The University’s annual Summer College marks 10th anniversary.

August 2016 – Eighty high school students from Newark, N.J. and New York City took classes, met mentors and lived on campus as part of Drew University’s annual Summer College program.

Drew professors work closely with students from Newark.
Drew professors work closely with students from Newark.

Summer College gives teenagers from cities the chance to spend a week in The Forest and take a full schedule of classes.
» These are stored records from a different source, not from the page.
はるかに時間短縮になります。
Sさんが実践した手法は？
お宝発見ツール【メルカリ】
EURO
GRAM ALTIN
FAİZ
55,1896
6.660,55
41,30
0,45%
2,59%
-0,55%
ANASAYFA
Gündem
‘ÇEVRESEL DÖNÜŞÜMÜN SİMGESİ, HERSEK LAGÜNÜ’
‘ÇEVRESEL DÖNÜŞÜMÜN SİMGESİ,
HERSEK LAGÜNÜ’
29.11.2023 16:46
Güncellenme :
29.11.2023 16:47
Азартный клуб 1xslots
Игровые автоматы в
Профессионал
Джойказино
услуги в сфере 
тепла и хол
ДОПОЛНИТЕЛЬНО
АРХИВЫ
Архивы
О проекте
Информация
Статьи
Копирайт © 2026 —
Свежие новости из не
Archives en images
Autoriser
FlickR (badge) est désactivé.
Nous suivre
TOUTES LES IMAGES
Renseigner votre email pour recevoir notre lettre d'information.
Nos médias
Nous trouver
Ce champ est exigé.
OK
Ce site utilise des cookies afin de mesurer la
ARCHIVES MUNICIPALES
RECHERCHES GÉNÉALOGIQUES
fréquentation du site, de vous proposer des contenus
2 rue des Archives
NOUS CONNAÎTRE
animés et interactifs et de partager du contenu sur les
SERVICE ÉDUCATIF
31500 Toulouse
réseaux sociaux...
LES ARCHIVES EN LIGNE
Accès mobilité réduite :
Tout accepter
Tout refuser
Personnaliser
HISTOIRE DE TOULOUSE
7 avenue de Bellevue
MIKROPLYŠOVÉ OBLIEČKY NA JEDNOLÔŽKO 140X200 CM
About 600 students have participated in the program since it began in 2006, according to Wendy Kolmar, an English professor who runs it.

Summer College is funded this year by the Salter Foundation (which was founded by Drew Trustee De’Andre Salter C’92), the Teagle Foundation and TD Bank.
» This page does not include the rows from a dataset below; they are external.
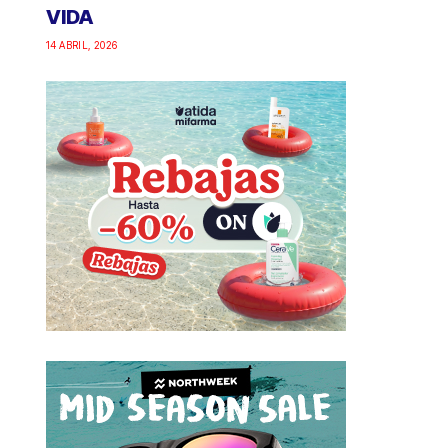
VIDA
14 ABRIL, 2026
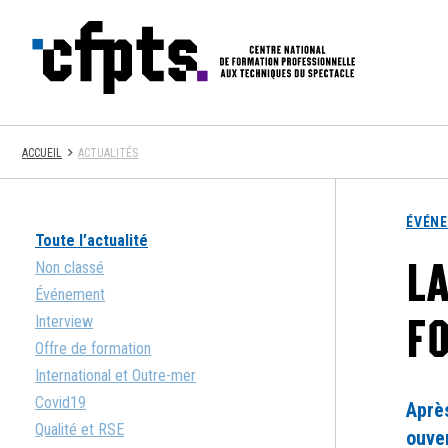
CFPTS
ACCUEIL
ACTUALITÉS
ÉVÉN
Toute l’actualité
LA
Non classé
Événement
FO
Interview
Offre de formation
International et Outre-mer
Covid19
Aprè
Qualité et RSE
ouver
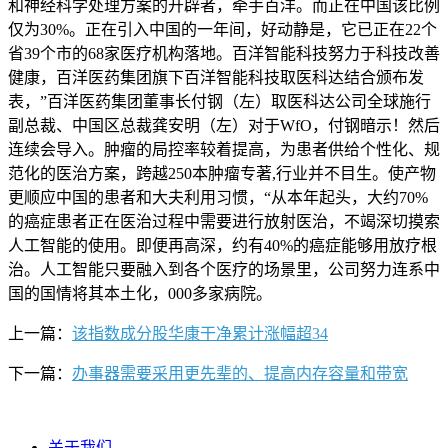
和神经科学处理方案的开辟者，牵手百洋。而正在中国该比例
仅为30%。正在引入中国的一年间，好动静是，它已正在22个
省39个市的68家医疗机构落地。百洋智能科技努力于科技改善
健康，百洋医药集团旗下百洋智能科技取医科达结合颁布发
表，”百洋医药集团董事长付钢（左）取医科达公司全球施行
副总裁、中国区总裁龚安明（左）对于WfO，付钢暗示！然后
连续会导入。肿瘤的局控率较着提高，为患者供给个性化、规
范化的医治方案，跨越250本肿瘤专著,行业并不目生。使产物
更顺应中国的患者和大夫利用习惯，“从本年起头，大约70%
的癌症患者正在医治过程中需要进行放射医治，不竭深切摸索
人工智能的使用。即便再高深，约有40%的癌症能够用放疗根
治。人工智能只要融入到各个医疗的场景里，公司努力连系中
国的国情将其本土化，000多家病院。
上一篇：
该指数成分股华康干净累计涨幅超34
下一篇：
办事器需要采用更先辈的、提高内存容量和带宽
关于我们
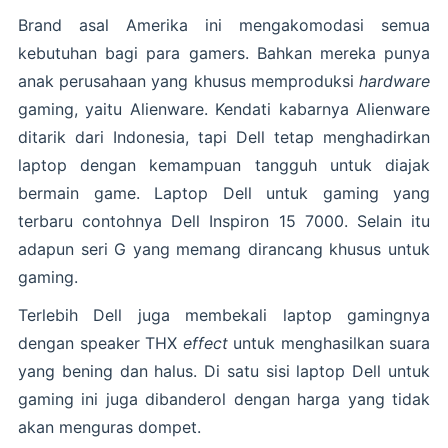
Brand asal Amerika ini mengakomodasi semua
kebutuhan bagi para gamers. Bahkan mereka punya
anak perusahaan yang khusus memproduksi
hardware
gaming, yaitu Alienware. Kendati kabarnya Alienware
ditarik dari Indonesia, tapi Dell tetap menghadirkan
laptop dengan kemampuan tangguh untuk diajak
bermain game. Laptop Dell untuk gaming yang
terbaru contohnya Dell Inspiron 15 7000. Selain itu
adapun seri G yang memang dirancang khusus untuk
gaming.
Terlebih Dell juga membekali laptop gamingnya
dengan speaker THX
effect
untuk menghasilkan suara
yang bening dan halus. Di satu sisi laptop Dell untuk
gaming ini juga dibanderol dengan harga yang tidak
akan menguras dompet.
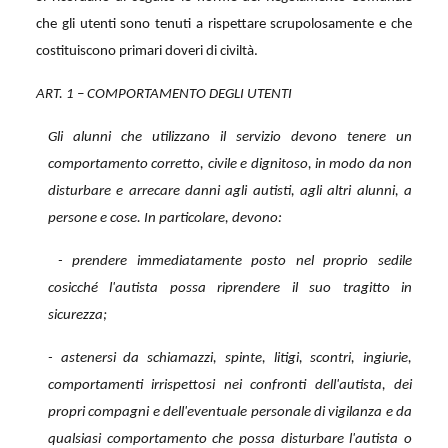
che gli utenti sono tenuti a rispettare scrupolosamente e che
costituiscono primari doveri di civiltà.
ART. 1 – COMPORTAMENTO DEGLI UTENTI
Gli alunni che utilizzano il servizio devono tenere un
comportamento corretto, civile e dignitoso, in modo da non
disturbare e arrecare danni agli autisti, agli altri alunni, a
persone e cose. In particolare, devono:
- prendere immediatamente posto nel proprio sedile
cosicché l'autista possa riprendere il suo tragitto in
sicurezza;
- astenersi da schiamazzi, spinte, litigi, scontri, ingiurie,
comportamenti irrispettosi nei confronti dell'autista, dei
propri compagni e dell'eventuale personale di vigilanza e da
qualsiasi comportamento che possa disturbare l'autista o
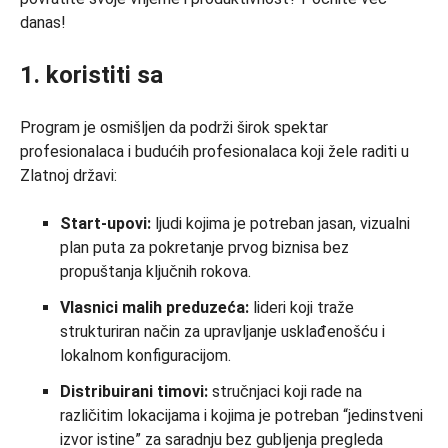
danas!
1. koristiti sa
Program je osmišljen da podrži širok spektar
profesionalaca i budućih profesionalaca koji žele raditi u
Zlatnoj državi:
Start-upovi:
ljudi kojima je potreban jasan, vizualni
plan puta za pokretanje prvog biznisa bez
propuštanja ključnih rokova.
Vlasnici malih preduzeća:
lideri koji traže
strukturiran način za upravljanje usklađenošću i
lokalnom konfiguracijom.
Distribuirani timovi:
stručnjaci koji rade na
različitim lokacijama i kojima je potreban “jedinstveni
izvor istine” za saradnju bez gubljenja pregleda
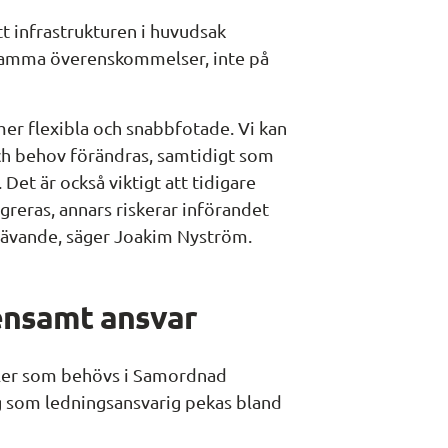
tt infrastrukturen i huvudsak 
amma överenskommelser, inte på 
er flexibla och snabbfotade. Vi kan 
och behov förändras, samtidigt som 
 Det är också viktigt att tidigare 
reras, annars riskerar införandet 
rävande, säger Joakim Nyström.
mensamt ansvar
ller som behövs i Samordnad 
 som ledningsansvarig pekas bland 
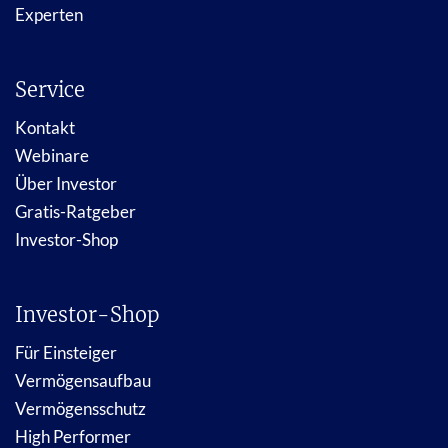
Experten
Service
Kontakt
Webinare
Über Investor
Gratis-Ratgeber
Investor-Shop
Investor-Shop
Für Einsteiger
Vermögensaufbau
Vermögensschutz
High Performer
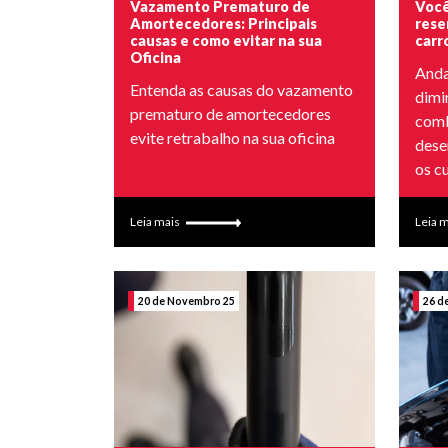
Vazamento Prematuro de
Você
Amortecedores: Principais
rese
causas e como evitar na sua
carr
Oficina
Anda
Entenda as causas do vazamento
dimi
prematuro de amortecedores
comb
evite retrabalho na sua oficina
dese
os c
Leia mais
Leia 
20 de Novembro 25
26 d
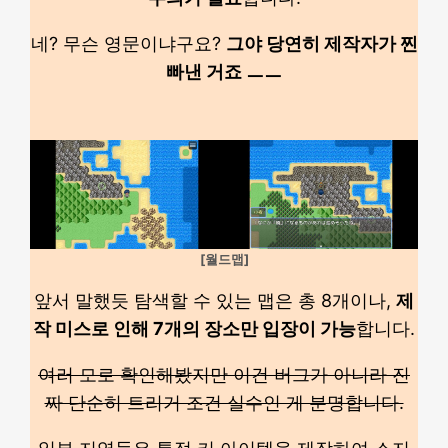
네? 무슨 영문이냐구요?
그야 당연히 제작자가 찐
빠낸 거죠 ㅡㅡ
[월드맵]
앞서 말했듯 탐색할 수 있는 맵은 총 8개이나,
제
작 미스로 인해 7개의 장소만 입장이 가능
합니다.
여러 모로 확인해봤지만 이건 버그가 아니라 진
짜 단순히 트리거 조건 실수인 게 분명합니다.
Students enter the program through community partners such as the Marion Bolden Student Center in Newark, N.J., Harlem Educational Activities Fund, Union Settlement Association in East Harlem and RU Ready for Work in Newark.

Isha Serrano, a senior at A. Philip Randolph Campus High School in Harlem, enrolled because she “wanted to experience college life, and get used to it, before going.” Her favorite class? Public Speaking, taught by Rodney Gilbert of the theatre arts department.
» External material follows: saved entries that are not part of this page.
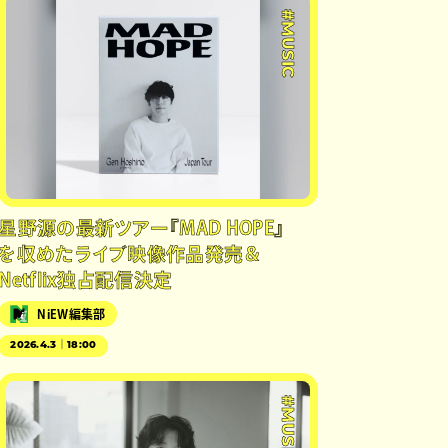
#MUSIC
星野源の最新ツアー『MAD HOPE』
を収めたライブ映像作品発売＆
Netflix独占配信決定
NiEW編集部
2026.4.3｜18:00
#MUSIC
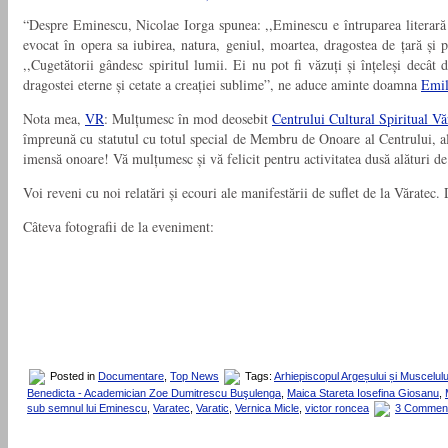
“Despre Eminescu, Nicolae Iorga spunea: ,,Eminescu e întruparea literară a
evocat în opera sa iubirea, natura, geniul, moartea, dragostea de țară și 
,,Cugetătorii gândesc spiritul lumii. Ei nu pot fi văzuți și înțeleși decâ
dragostei eterne și cetate a creației sublime”, ne aduce aminte doamna
Emil
Nota mea,
VR
:
Mulțumesc în mod deosebit
Centrului Cultural Spiritual Vă
împreună cu statutul cu totul special de Membru de Onoare al Centrului, a
imensă onoare! Vă mulțumesc și vă felicit pentru activitatea dusă alături d
Voi reveni cu noi relatări și ecouri ale manifestării de suflet de la Văratec
Câteva fotografii de la eveniment:
Posted in
Documentare
,
Top News
Tags:
Arhiepiscopul Argeșului și Muscelulu
Benedicta - Academician Zoe Dumitrescu Buşulenga
,
Maica Stareta Iosefina Giosanu
,
sub semnul lui Eminescu
,
Varatec
,
Varatic
,
Vernica Micle
,
victor roncea
3 Commen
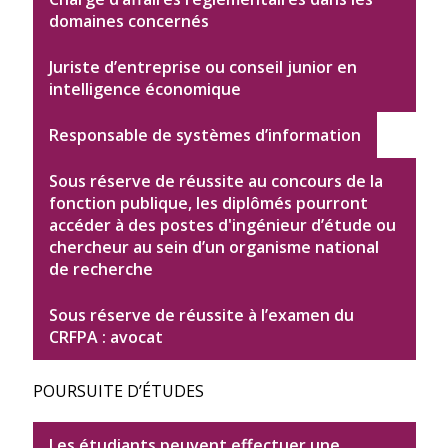
domaines concernés
Juriste d’entreprise ou conseil junior en
intelligence économique
Responsable de systèmes d’information
Sous réserve de réussite au concours de la
fonction publique, les diplômés pourront
accéder à des postes d'ingénieur d’étude ou
chercheur au sein d’un organisme national
de recherche
Sous réserve de réussite à l’examen du
CRFPA : avocat
POURSUITE D’ÉTUDES
Les étudiants peuvent effectuer une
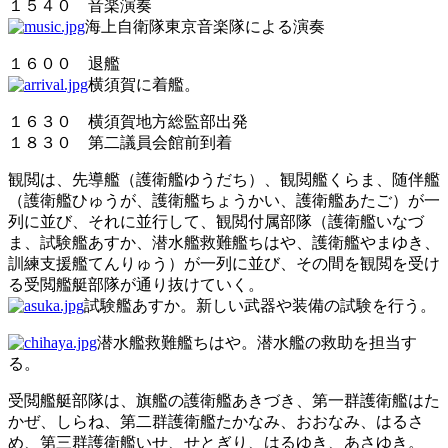
１５４０ 音楽演奏
海上自衛隊東京音楽隊による演奏
１６００ 退艦
横須賀に着艦。
１６３０ 横須賀地方総監部出発
１８３０ 第二議員会館前到着
観閲は、先導艦（護衛艦ゆうだち）、観閲艦くらま、随伴艦
（護衛艦ひゅうが、護衛艦ちょうかい、護衛艦あたご）が一
列に並び、それに並行して、観閲付属部隊（護衛艦いなづ
ま、試験艦あすか、潜水艦救難艦ちはや、護衛艦やまゆき、
訓練支援艦てんりゅう）が一列に並び、その間を観閲を受け
る受閲艦艇部隊が通り抜けていく。
試験艦あすか。新しい武器や装備の試験を行う。
潜水艦救難艦ちはや。潜水艦の救助を担当す
る。
受閲艦艇部隊は、旗艦の護衛艦あきづき、第一群護衛艦はた
かぜ、しらね、第二群護衛艦たかなみ、おおなみ、はるさ
め、第三群護衛艦いせ、せとぎり、はるゆき、あさゆき。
Gilbert taught students breathing exercises to help them conquer the one- to three-minute speeches they wrote. The students also worked on cooperation, following directions and mastering skills through repetition—all keys to a successful academic career, Gilbert said.

Teens learn new skills and see themselves as college students.
Teens learn new skills and see themselves as college students.

Gilbert enjoys witnessing the students’ growth during the intensive week of learning and exploring new things. “You can see the possibility and hope in their eyes,” he said, adding that instilling a desire to go to college in high school students—and the confidence that they can succeed at it—is crucial.

“The whole thing is about achievement. Everyone wants to excel,” Gilbert said.

Kolmar agreed, adding, “It allows us to introduce students, who might not necessarily have that opportunity, to liberal arts education and the idea of a liberal arts college, while encouraging them to think of college as a real option for them and to see themselves as college students.”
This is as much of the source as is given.